La herida de negligencia no deja cicatrices visibles, pero, lo cambia todo. No hubo gritos, ni golpes, ni escenas de película. Solo ausencias. Silencios donde debía haber cuidado, respuestas que nunca llegaron, abrazos que se esperaron y no aparecieron. Y eso también duele. Mucho. Esta herida se forma cuando un niño no recibe la atención emocional básica que necesita para sentirse visto, importante y valioso. Y aunque crezcas, tu cuerpo sigue buscando eso que no recibió. En este post vamos a hablar de esa herida invisible: cómo se forma, cómo se manifiesta en la vida adulta y qué puedes hacer para empezar a repararla.
1. Esta es solo una de las 7 heridas de la infancia
La herida de negligencia es solo una de las muchas formas en las que un entorno emocionalmente inseguro deja huella. A lo largo de la infancia, diferentes experiencias pueden generar lo que se conoce como “heridas emocionales profundas”. No todas son evidentes. No todas se expresan igual. Pero, todas condicionan la forma en que una persona se relaciona consigo misma, con los demás y con el mundo.
Aquí te dejamos una infografía con las 7 heridas principales que pueden marcar la infancia (y también la vida adulta), con una breve descripción de cada una.

En este post nos vamos a centrar en una de ellas: la herida de negligencia emocional, esa que se forma cuando no hubo presencia, mirada ni validación suficiente. La herida silenciosa… que grita desde dentro.
2. No hubo gritos ni golpes… pero, tampoco hubo presencia
La herida de negligencia muchas veces se esconde detrás de frases como:
“Mi infancia fue normal”, “Mis padres no me pegaron”, o “Nunca me faltó nada.”
Y es verdad. No hubo violencia explícita. Pero, tampoco hubo mirada, presencia emocional, validación ni sostén real.
La negligencia emocional ocurre cuando las necesidades básicas de conexión, seguridad afectiva y escucha no son atendidas. No hace falta un maltrato evidente: basta con crecer sintiendo que lo que sientes no importa, que estorbas, que nadie te ve de verdad.
Es un vacío que no se nota desde fuera, pero, que desde dentro se vive como abandono. No porque te hayan dejado solo físicamente, sino porque te dejaron solo emocionalmente. Y el cuerpo registra esa soledad como una amenaza: se hiperactiva, se desconecta o se adapta… pero, sin sentirse a salvo.
Como psicóloga, creo sinceramente que esta es una de las heridas más difíciles de trabajar. Porque no hay “algo que pasó”, sino muchas cosas que no pasaron. Y ayudar a una persona a reconocer que puede haber trauma incluso sin daño directo, sin gritos ni golpes, requiere un trabajo profundo de validación interna.
«El trauma no siempre viene de lo que pasó.
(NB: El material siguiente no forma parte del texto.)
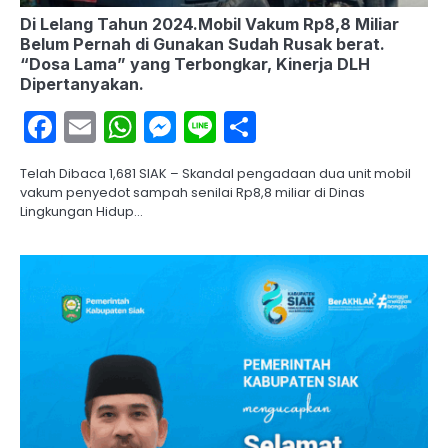
Di Lelang Tahun 2024.Mobil Vakum Rp8,8 Miliar
Belum Pernah di Gunakan Sudah Rusak berat.
“Dosa Lama” yang Terbongkar, Kinerja DLH
Dipertanyakan.
Facebook
Email
WhatsApp
Messenger
Line
Share
Telah Dibaca 1,681 SIAK – Skandal pengadaan dua unit mobil
vakum penyedot sampah senilai Rp8,8 miliar di Dinas
Lingkungan Hidup…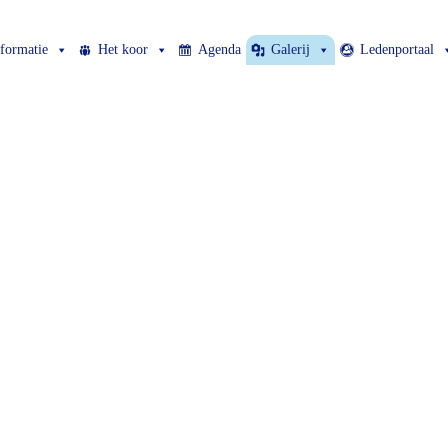
nformatie
Het koor
Agenda
Galerij
Ledenportaal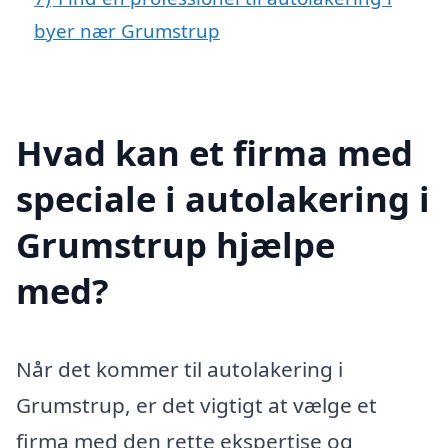
byer nær Grumstrup
Hvad kan et firma med
speciale i autolakering i
Grumstrup hjælpe
med?
Når det kommer til autolakering i
Grumstrup, er det vigtigt at vælge et
firma med den rette ekspertise og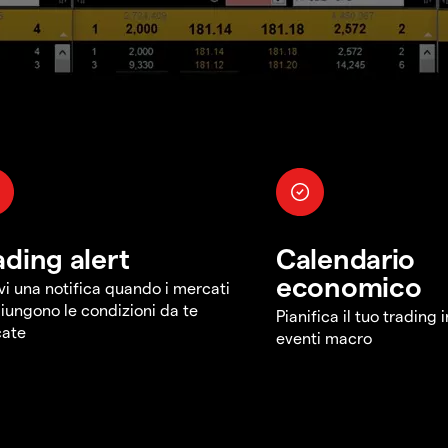
ading alert
Calendario
economico
vi una notifica quando i mercati
iungono le condizioni da te
Pianifica il tuo trading 
cate
eventi macro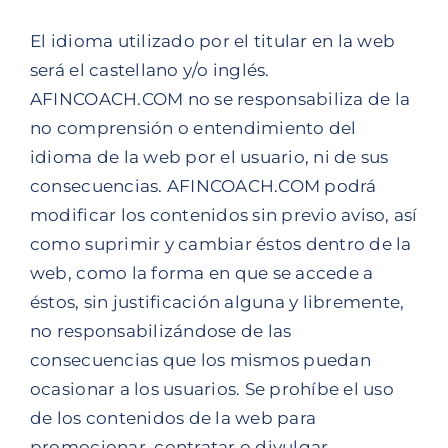
El idioma utilizado por el titular en la web
será el castellano y/o inglés.
AFINCOACH.COM no se responsabiliza de la
no comprensión o entendimiento del
idioma de la web por el usuario, ni de sus
consecuencias. AFINCOACH.COM podrá
modificar los contenidos sin previo aviso, así
como suprimir y cambiar éstos dentro de la
web, como la forma en que se accede a
éstos, sin justificación alguna y libremente,
no responsabilizándose de las
consecuencias que los mismos puedan
ocasionar a los usuarios. Se prohíbe el uso
de los contenidos de la web para
promocionar, contratar o divulgar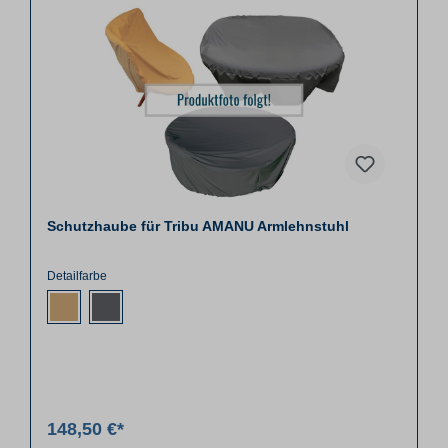
Schutzhaube für Tribu AMANU Armlehnstuhl
Detailfarbe
148,50 €*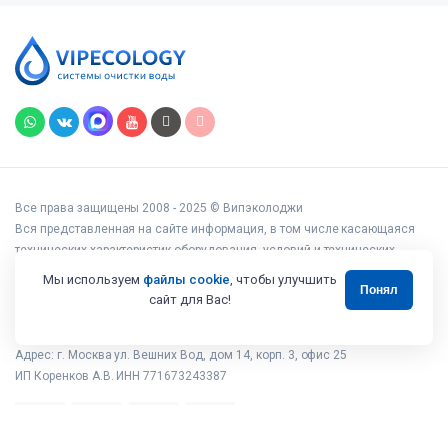
Все права защищены 2008 - 2025 © Випэколоджи
Вся представленная на сайте информация, в том числе касающаяся
технических характеристик оборудования, условий и технических
возможностей подключения, наличия на складе, стоимости товаров и
Мы используем
файлы cookie
, чтобы улучшить
Понял
услуг, носит информационный характер и ни при каких условиях не
сайт для Вас!
является публичной офертой, определяемой положениями статьи 437
Гражданского кодекса РФ.
Адрес: г. Москва ул. Вешних Вод, дом 14, корп. 3, офис 25
ИП Коренков А.В. ИНН 771673243387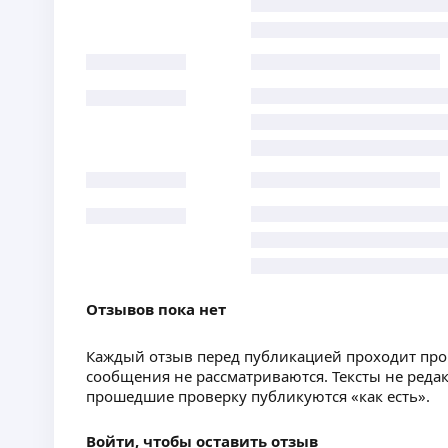
Отзывов пока нет
Каждый отзыв перед публикацией проходит пр
сообщения не рассматриваются. Тексты не реда
прошедшие проверку публикуются «как есть».
Войти, чтобы оставить отзыв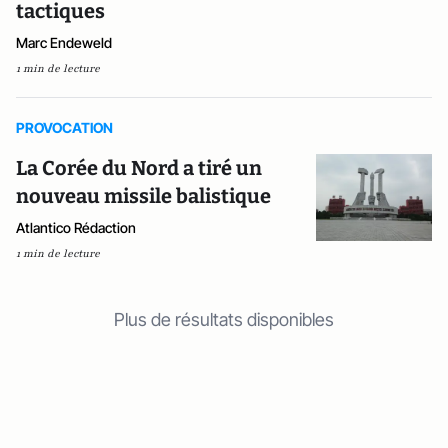
tactiques
Marc Endeweld
1 min de lecture
PROVOCATION
La Corée du Nord a tiré un
nouveau missile balistique
Atlantico Rédaction
1 min de lecture
Plus de résultats disponibles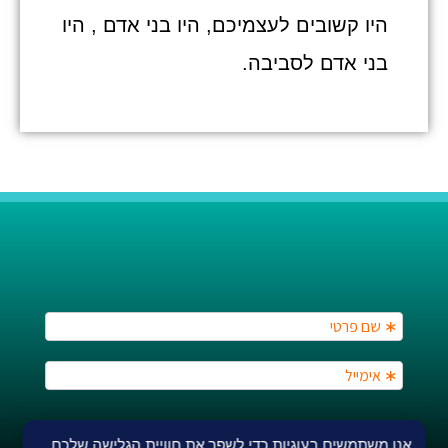
היו קשובים לעצמיכם, היו בני אדם , היו
בני אדם לסביבה.
אנו משתמשים בעוגיות כדי לשפר את חוויית הגלישה שלכם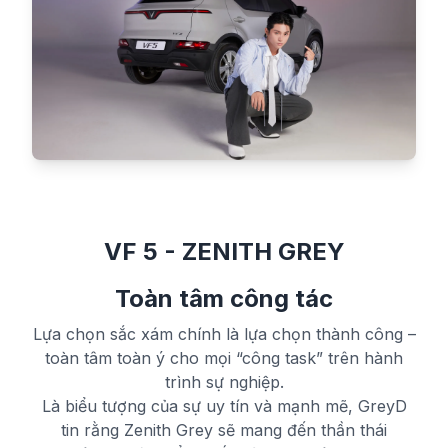
VF 5 - ZENITH GREY
Toàn tâm công tác
Lựa chọn sắc xám chính là lựa chọn thành công –
toàn tâm toàn ý cho mọi “công task” trên hành
trình sự nghiệp.
Là biểu tượng của sự uy tín và mạnh mẽ, GreyD
tin rằng Zenith Grey sẽ mang đến thần thái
A veces viene de todo lo que no pasó.»
Dra. Iratxe López Fuentes
3. ¿Qué es exactamente la negligencia emocional en la infancia?
La negligencia emocional ocurre cuando las figuras de cuidado no responden de forma adecuada, constante o sensible a las necesidades emocionales del niño. No es lo mismo que abandono físico (aunque a veces coexisten). Se trata de una falta de respuesta emocional: no te miran, no te escuchan, no te registran emocionalmente.
No es solo que no te abracen. Es que no se dan cuenta cuando estás triste. No te consuelan. No te enseñan qué hacer con lo que sientes. O lo minimizan.
Frases como “no llores”, “no es para tanto”, “tienes que ser fuerte” parecen inofensivas, pero, cuando son lo único que recibes, aprendes que lo que sientes no tiene lugar. Que molesta. Que sobra.
Como señala Gerhardt (2004), el afecto, la sintonía emocional y la disponibilidad del cuidador no solo aportan bienestar, sino que moldean literalmente el desarrollo cerebral del bebé.
Y ahí empieza el problema: aprendes a callarte, tragarte el malestar y funcionar como si no pasara nada. El mundo te felicita por ser autónomo, por no dar problemas. Pero, tú sabes que algo no encaja.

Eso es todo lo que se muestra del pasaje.